Writers have tricks or “procedures,” often unrecognized, to create good fiction. Some you can objectively identify and help you talk about how the story is put together and how you feel about it. First, recognize that the words on the pages fall into 1 of 3 categories. You can even circle or highlight them. Nothing will be left over.

     (1) Dialogue  Characters are talking. What they say is enclosed in quotation marks.

     (2) Narration  The author is flat-out telling, or using a character to describe  things, for the reader.

     (3) Thoughts  The author shows the reader what one or more characters is thinking (but not speaking) about certain details of the story. This might “drive” or overshadow narrative detail.


For more use the DOOR.




The paragraphs below illustrate what I’ve just said. Dialogue is in red,  narration is in blue, and thoughts* are in green. These are taken from p. 32 of The Slave Dancer by Paula Fox.


…how often I’d observed someone who, offended as he was by an odor and proclaiming loudly how awful it was, continued to sniff away as though, in fact, he was smelling a rose.
     “That’s chloride of lime,” Ben said.
     “What’s that?” I asked**.
     “What we sprinkled in the hold after our last cargo of slaves was unloaded.”
     Ben put his foot on the latch. “To clear out the stench. But it never quite goes away.”
     I felt a thrill of fear as if a bottle of glass had crashed next to me, and the bits of glass were flying toward my face. I asked him nothing more.



[Remember: Narrative detail that’s “driven by a character’s thoughts” is often better classified as thoughtsinstead of straightforward narration (as are the 2 dialogue tags and other 2 examples in blue above). If the invisible author, had simply indicated that the (unnamed) “I” felt dizzy, confused, or sick to his stomach, it would be straightforward “thoughts.] 



(1)  In fiction, every word of text fits into one of the 3 categories.

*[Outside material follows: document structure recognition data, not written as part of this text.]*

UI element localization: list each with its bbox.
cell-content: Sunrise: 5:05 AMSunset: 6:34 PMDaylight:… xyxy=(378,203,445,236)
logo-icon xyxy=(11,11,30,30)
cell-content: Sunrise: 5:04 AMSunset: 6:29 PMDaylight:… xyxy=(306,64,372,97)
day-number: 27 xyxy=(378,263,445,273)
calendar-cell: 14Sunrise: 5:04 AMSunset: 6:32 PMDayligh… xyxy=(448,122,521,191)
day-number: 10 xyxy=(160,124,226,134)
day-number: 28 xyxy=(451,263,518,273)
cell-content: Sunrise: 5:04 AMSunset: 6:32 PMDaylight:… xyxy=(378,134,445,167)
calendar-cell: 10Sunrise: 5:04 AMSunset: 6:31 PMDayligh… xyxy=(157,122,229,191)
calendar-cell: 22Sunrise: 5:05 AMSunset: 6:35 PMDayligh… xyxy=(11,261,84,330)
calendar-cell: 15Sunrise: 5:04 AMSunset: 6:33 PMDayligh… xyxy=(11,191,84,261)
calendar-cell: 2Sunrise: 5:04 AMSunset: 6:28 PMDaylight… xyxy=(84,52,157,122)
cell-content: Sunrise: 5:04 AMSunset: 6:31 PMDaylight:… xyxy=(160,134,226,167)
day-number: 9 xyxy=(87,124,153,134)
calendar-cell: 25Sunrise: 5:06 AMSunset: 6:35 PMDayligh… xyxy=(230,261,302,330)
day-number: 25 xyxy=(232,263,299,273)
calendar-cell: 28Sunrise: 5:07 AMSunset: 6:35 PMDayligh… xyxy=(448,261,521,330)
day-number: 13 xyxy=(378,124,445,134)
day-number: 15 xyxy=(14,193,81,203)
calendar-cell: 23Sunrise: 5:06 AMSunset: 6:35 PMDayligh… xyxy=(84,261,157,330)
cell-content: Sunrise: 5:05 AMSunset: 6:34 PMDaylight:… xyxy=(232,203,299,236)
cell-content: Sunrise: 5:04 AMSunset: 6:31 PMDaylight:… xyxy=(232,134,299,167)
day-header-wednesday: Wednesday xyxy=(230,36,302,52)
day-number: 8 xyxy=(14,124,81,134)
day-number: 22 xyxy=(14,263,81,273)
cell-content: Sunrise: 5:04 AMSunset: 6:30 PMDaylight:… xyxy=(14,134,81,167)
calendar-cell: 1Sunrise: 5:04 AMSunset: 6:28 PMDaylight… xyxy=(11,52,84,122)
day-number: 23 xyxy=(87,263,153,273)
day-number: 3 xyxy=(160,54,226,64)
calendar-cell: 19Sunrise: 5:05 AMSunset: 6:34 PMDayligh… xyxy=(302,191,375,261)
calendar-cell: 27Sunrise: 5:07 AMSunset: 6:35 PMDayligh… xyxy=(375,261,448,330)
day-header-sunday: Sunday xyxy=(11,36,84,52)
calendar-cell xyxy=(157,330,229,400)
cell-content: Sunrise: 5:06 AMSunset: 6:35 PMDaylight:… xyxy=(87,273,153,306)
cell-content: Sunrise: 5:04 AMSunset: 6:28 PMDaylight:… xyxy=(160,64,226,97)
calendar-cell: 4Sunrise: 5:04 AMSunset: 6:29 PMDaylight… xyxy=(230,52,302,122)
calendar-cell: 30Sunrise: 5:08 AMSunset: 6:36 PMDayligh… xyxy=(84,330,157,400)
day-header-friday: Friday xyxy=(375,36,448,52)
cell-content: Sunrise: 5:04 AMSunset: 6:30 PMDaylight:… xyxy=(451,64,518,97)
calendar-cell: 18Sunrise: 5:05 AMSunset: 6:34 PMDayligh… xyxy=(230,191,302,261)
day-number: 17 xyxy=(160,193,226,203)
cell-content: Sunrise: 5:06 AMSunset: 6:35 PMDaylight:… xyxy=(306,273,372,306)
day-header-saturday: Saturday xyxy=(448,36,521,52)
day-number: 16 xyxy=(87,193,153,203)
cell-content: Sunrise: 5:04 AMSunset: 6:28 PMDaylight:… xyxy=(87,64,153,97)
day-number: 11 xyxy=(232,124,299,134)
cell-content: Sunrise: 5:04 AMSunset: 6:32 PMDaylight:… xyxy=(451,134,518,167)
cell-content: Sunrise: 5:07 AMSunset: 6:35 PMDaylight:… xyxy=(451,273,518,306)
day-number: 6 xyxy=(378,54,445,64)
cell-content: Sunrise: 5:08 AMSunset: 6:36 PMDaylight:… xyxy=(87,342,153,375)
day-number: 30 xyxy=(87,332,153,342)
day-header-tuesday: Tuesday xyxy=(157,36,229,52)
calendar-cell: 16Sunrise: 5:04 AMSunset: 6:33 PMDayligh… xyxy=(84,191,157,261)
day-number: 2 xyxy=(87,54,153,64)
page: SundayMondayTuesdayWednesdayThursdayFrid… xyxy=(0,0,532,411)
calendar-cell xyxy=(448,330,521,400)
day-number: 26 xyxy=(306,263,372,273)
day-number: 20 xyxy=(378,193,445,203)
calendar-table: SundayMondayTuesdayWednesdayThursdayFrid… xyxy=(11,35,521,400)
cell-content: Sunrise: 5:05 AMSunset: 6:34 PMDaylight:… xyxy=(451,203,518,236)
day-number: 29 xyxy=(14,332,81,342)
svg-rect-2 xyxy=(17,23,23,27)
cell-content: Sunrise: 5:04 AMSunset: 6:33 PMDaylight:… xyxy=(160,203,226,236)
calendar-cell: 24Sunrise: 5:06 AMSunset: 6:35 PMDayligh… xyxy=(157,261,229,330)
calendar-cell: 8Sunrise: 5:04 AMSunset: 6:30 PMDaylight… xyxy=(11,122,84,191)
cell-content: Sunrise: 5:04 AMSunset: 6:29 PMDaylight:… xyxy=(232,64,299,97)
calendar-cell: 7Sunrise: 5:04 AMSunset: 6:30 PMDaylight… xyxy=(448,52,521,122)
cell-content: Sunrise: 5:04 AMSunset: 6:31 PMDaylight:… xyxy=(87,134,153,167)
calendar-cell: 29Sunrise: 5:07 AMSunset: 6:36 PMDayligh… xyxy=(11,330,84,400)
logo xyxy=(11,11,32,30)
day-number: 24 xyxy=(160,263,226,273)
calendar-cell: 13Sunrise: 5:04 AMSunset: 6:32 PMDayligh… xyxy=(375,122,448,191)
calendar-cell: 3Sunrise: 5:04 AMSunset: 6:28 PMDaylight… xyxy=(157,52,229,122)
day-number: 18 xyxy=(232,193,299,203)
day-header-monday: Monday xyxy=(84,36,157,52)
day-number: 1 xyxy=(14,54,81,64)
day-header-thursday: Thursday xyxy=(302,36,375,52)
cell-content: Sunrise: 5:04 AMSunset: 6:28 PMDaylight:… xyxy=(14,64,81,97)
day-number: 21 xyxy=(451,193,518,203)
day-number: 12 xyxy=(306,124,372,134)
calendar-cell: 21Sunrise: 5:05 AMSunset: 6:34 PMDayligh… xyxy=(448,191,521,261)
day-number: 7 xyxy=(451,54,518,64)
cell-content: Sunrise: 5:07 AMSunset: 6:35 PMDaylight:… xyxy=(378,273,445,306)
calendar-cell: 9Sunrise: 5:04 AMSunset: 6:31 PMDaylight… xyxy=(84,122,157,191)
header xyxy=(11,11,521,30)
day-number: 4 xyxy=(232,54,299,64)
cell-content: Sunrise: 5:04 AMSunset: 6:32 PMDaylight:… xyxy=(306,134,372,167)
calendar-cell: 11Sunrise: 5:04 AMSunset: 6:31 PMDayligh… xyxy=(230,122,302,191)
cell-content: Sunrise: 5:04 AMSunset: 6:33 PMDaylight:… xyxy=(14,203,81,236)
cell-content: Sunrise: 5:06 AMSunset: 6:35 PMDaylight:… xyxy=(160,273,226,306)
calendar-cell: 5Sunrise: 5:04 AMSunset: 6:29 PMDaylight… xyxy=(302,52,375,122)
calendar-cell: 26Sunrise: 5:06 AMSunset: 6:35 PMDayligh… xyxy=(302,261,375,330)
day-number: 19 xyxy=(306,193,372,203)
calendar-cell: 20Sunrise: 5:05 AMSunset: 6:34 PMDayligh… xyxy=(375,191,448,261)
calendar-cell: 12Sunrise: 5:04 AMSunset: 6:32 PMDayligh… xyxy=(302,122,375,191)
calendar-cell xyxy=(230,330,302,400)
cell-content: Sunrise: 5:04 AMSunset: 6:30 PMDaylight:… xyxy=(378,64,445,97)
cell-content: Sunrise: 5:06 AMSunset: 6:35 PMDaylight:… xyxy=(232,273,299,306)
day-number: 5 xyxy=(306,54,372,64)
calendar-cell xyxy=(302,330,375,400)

(2)  There can be considerable variation as to how much goes into each category. In evaluating a story, however, what you sense as a strength or weakness in the story might be too much or too little of one of these 3 parts

(3)  Generally, dialogue is considered the most efficient, and most interesting, for the author to tell the reader what he wants him to know. (Plenty of exceptions, though.)  To beginning writers: Concentrate on pushing as many details as you can get away with into dialogue.  “I smell something dead, really dead!” said Mary. “I think it’s coming from one of the sloops tied down there at the pier.” (Note  all the details that ride along with the suspenseful dialogue.)

(4)  If the lips move, those words go into quotation marks. Unspoken thoughts don’t. Thoughts are sometimes written in italics–but don’t push it.

(5)  It’s not hard to recognize, and create, good technical style, but to have a memorable story, something that matters has to be said.

(6)  If you prefer to spell “dialog” this way, it’s OK.


* Discussion of ways to present “thoughts” is fascinating, can be almost objectively done and will be taken up in a future post.

** The tag I asked is not in the original, though it could be. I added those two words to emphasize that dialogue tags are part of narration.

[♠] This is an excellent way to begin, just begin, discussion of a story, seeing how it’s put together and how well the different parts work.  And, it appeals to many who are book-shy. It has an “it’s-there-or-it’s-not” test that can be easily done. The only really debatable part is the extent that thoughts “drive” the narrative part. Nothing to worry about. It makes no difference. You’re looking closely at the text and that’s what really matters.